Received-SPF: pass (google.com: domain of linux-kernel-owner@vger.kernel.org designates 2620:137:e000::1:20 as permitted sender) client-ip=2620:137:e000::1:20;
Subject: Re: [PATCH net-next v2 1/3] page_pool: unify frag page and non-frag
 page handling
To:     Alexander H Duyck <alexander.duyck@gmail.com>,
        Yunsheng Lin <linyunsheng@huawei.com>, davem@davemloft.net,
        kuba@kernel.org, pabeni@redhat.com
Cc:     netdev@vger.kernel.org, linux-kernel@vger.kernel.org,
        Lorenzo Bianconi <lorenzo@kernel.org>,
        Jesper Dangaard Brouer <hawk@kernel.org>,
        Ilias Apalodimas <ilias.apalodimas@linaro.org>,
        Eric Dumazet <edumazet@google.com>
References: <20230529092840.40413-1-linyunsheng@huawei.com>
 <20230529092840.40413-2-linyunsheng@huawei.com>
 <e8db47e3fe99349a998ded1ce4f8da88ea9cc660.camel@gmail.com>
 <5d728f88-2bd0-7e78-90d5-499e85dc6fdf@huawei.com>
 <160fea176559526b38a4080cc0f52666634a7a4f.camel@gmail.com>
From:   Yunsheng Lin <yunshenglin0825@gmail.com>
Message-ID: <21f2fe04-8674-cc73-7a6c-cb0765c84dba@gmail.com>
Date:   Sat, 3 Jun 2023 20:59:13 +0800
User-Agent: Mozilla/5.0 (Windows NT 10.0; Win64; x64; rv:78.0) Gecko/20100101
 Thunderbird/78.10.2
MIME-Version: 1.0
In-Reply-To: <160fea176559526b38a4080cc0f52666634a7a4f.camel@gmail.com>
Content-Type: text/plain; charset=utf-8
Content-Language: en-GB
Content-Transfer-Encoding: 7bit
Precedence: bulk

On 2023/6/3 0:37, Alexander H Duyck wrote:
...

>>
>> Please let me know if the above makes sense, or if misunderstood your
>> concern here.
> 
> So my main concern is that what this is doing is masking things so that
> the veth and virtio_net drivers can essentially lie about the truesize
> of the memory they are using in order to improve their performance by
> misleading the socket layer about how much memory it is actually
> holding onto.
> 
> We have historically had an issue with reporting the truesize of
> fragments, but generally the underestimation was kept to something less
> than 100% because pages were generally split by at least half.
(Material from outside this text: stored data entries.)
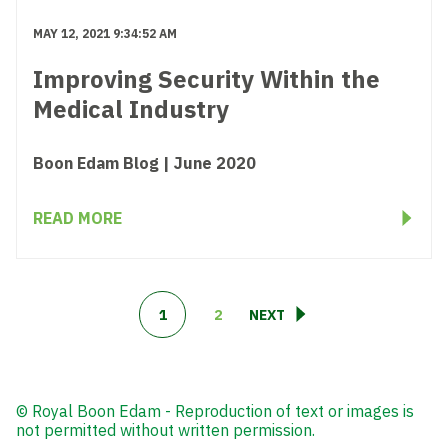
MAY 12, 2021 9:34:52 AM
Improving Security Within the
Medical Industry
Boon Edam Blog | June 2020
READ MORE
1
2
NEXT
© Royal Boon Edam - Reproduction of text or images is
not permitted without written permission.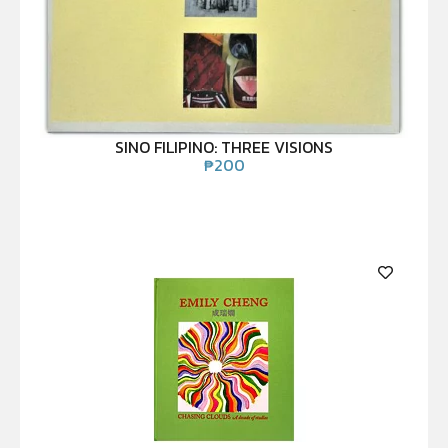
SINO FILIPINO: THREE VISIONS
₱
200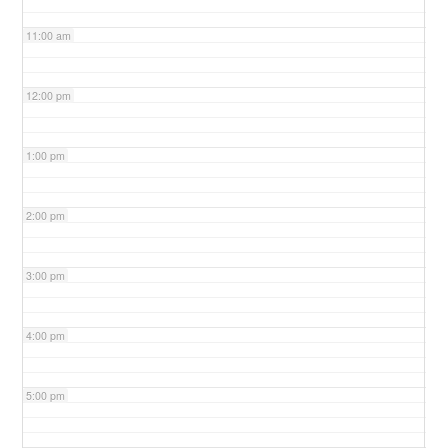
11:00 am
12:00 pm
1:00 pm
2:00 pm
3:00 pm
4:00 pm
5:00 pm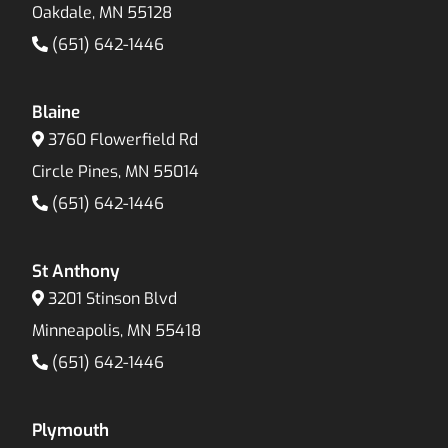
Oakdale, MN 55128
(651) 642-1446
Blaine
3760 Flowerfield Rd
Circle Pines, MN 55014
(651) 642-1446
St Anthony
3201 Stinson Blvd
Minneapolis, MN 55418
(651) 642-1446
Plymouth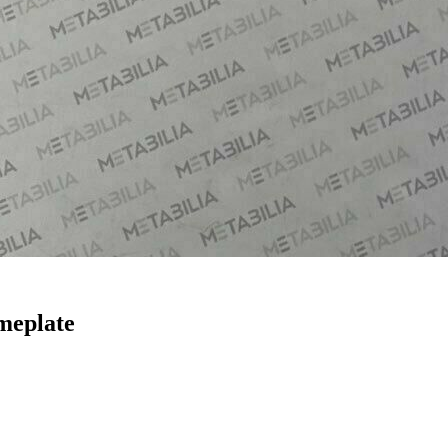
meplate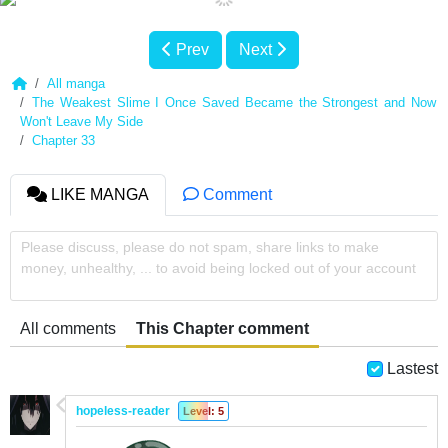
Prev
Next
All manga
The Weakest Slime I Once Saved Became the Strongest and Now
Won't Leave My Side
Chapter 33
LIKE MANGA
Comment
Please discuss, please do not spam, share links to make
money, unhealthy, ... to avoid being locked out of your account
All comments
This Chapter comment
Lastest
hopeless-reader
Level: 5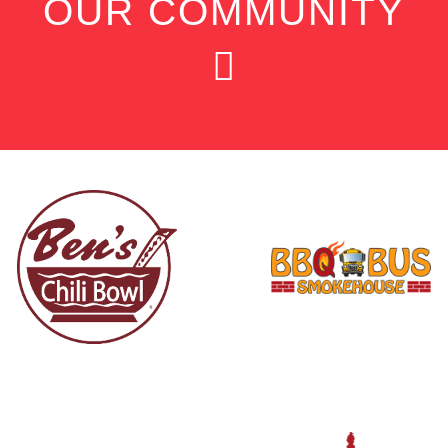
OUR COMMUNITY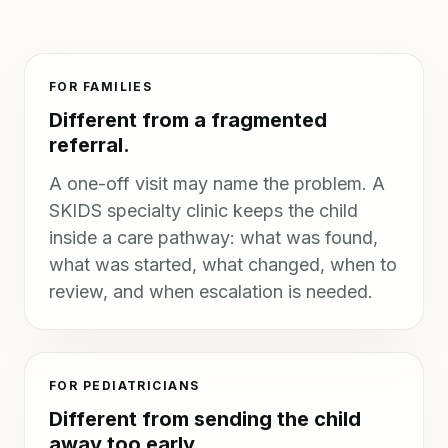
FOR FAMILIES
Different from a fragmented
referral.
A one-off visit may name the problem. A
SKIDS specialty clinic keeps the child
inside a care pathway: what was found,
what was started, what changed, when to
review, and when escalation is needed.
FOR PEDIATRICIANS
Different from sending the child
away too early.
Where it
> would get messy is if a misbehaviing socket held onto packets for an
> exceedingly long time.
> 
> What this patch set is doing is enabling explicit lying about the
> truesize, and it compounds that by allowing for mixing small
> allocations w/ large ones.
> 
>>>
>>> The problem is there are some architectures where we just cannot
>>> support having pp_frag_count due to the DMA size. So it makes sense to
>>> leave those with just basic page pool instead of trying to fake that it
>>> is a fragmented page.
>>
>> It kind of depend on how you veiw it, this patch view it as only supporting
>> one frag when we can't support having pp_frag_count, so I would not call it
>> faking.
> 
> So the big thing that make it "faking" is the truesize underestimation
> that will occur with these frames.

Let's discuss truesize issue in patch 2 instead of here.
Personally, I still believe that if the driver can compute the
truesize correctly by manipulating the page->pp_frag_count and
frag offset directly, the page pool can do that too.

> 
>>
>>>
>>>> ---

...

>>>
>>> What is the point of this line? It doesn't make much sense to me. Are
>>> you just trying to force an optiimization? You would be better off just
>>> taking the BUILD_BUG_ON contents and feeding them into an if statement
>>> below since the statement will compile out anyway.
>>
>> if the "if statement" you said refers to the below, then yes.
>>
>>>> +		if (!__builtin_constant_p(nr))
>>>> +			atomic_long_set(&page->pp_frag_count, 1);
>>
>> But it is a *BUILD*_BUG_ON(), isn't it compiled out anywhere we put it?
>>
>> Will move it down anyway to avoid confusion.
> 
> Actually now that I look at this more it is even more confusing. The
> whole point of this function was that we were supposed to be getting
> pp_frag_count to 0. However you are setting it to 1.
> 
> This is seriously flawed. If we are going to treat non-fragmented pages
> as mono-frags then that is what we should do. We should be pulling this
> acounting into all of the page pool freeing paths, not trying to force
> the value up to 1 for the non-fragmented case.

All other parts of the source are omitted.